Wednesday, September 03, 2008

Big Numbers

In my algorithms class, at some point, I teach RSA and primality testing. For the corresponding assignment, I usually have students do a "numerical exercise" which involves, naturally, computing with some big numbers. They also have a later programming assignment where they have to use numbers that may not fit into a standard-programming-language-sized integer. Since this is not a programming class, and I do not prescribe a language for them to use, I essentially tell them it's part of the homework to figure this out.

Surprisingly, it seems to give a number of people significant grief every year. I know that for C and Java it's a pain -- the natural thing to do is to download and install a BigNumber library, which should be easy, but often some trouble arises. (And most students, even though they've had the intro programming courses, do not seem to have learned how to do useful things like download and run useful libraries.) There are other programming languages which handle big numbers essentially transparently -- ah, the days of programming in Lisp -- which are fine for the numerical exercise, but may not be as nice for the larger programming assignment.
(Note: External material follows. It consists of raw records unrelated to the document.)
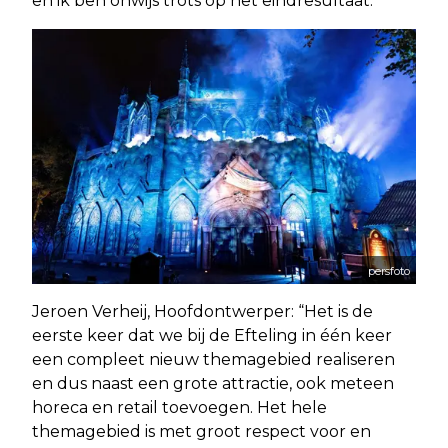
en ik ben onwijs trots op het eindresultaat.”
persfoto
Jeroen Verheij, Hoofdontwerper: “Het is de
eerste keer dat we bij de Efteling in één keer
een compleet nieuw themagebied realiseren
en dus naast een grote attractie, ook meteen
horeca en retail toevoegen. Het hele
themagebied is met groot respect voor en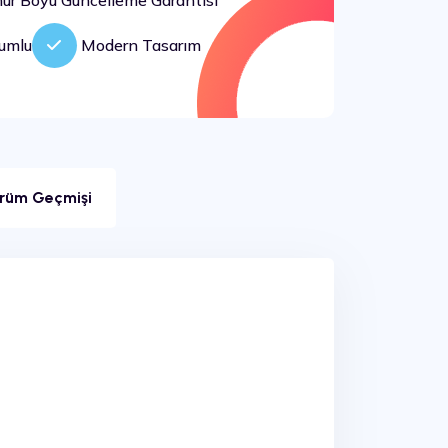
r Boyu Güncelleme Garantisi
umlu
Modern Tasarım
rüm Geçmişi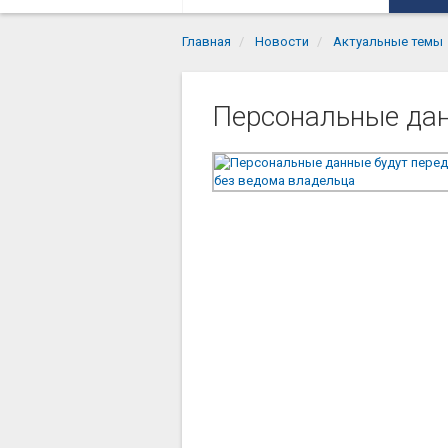
Главная
Новости
Актуальные темы
Персональные дан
My only real point here is that, in those lists of skills I would expect CS majors to have, I'd have to put "being able to do computations with very large numbers" somewhere on the list. Yes, you're unlikely to need it for your standard checkbook program, but it seems to me this issue arises in plenty of places. (It has for me -- and my graduate students -- several times.) And it's not so important that they know how to do this specific task off the top of their head, but more that when they're given a task like this, they are able to find the information they need and complete it in a timely fashion. For better or worse, that's something some of them get out of my class.

13 comments:

Anonymous said...

> I know that for C and Java it's a pain -- the
> natural thing to do is to download and install a
> BigNumber library, which should be easy, but
> often some trouble arises.

You wouldn't need to download or install anything in Java. BigInteger includes functions for modular arithmetic, gcd, and (randomized) primality testing on arbitrary-precision integers. What's awkward in Java is the lack of operator overloading so that you end up with expressions such as a.times(a).mod(p).

Mihai said...

Downloading and using libraries is always a big pain. People in the industry who have been doing this for years tell me that they only use a library if it would take them more than 2-3 hours to write the code (!)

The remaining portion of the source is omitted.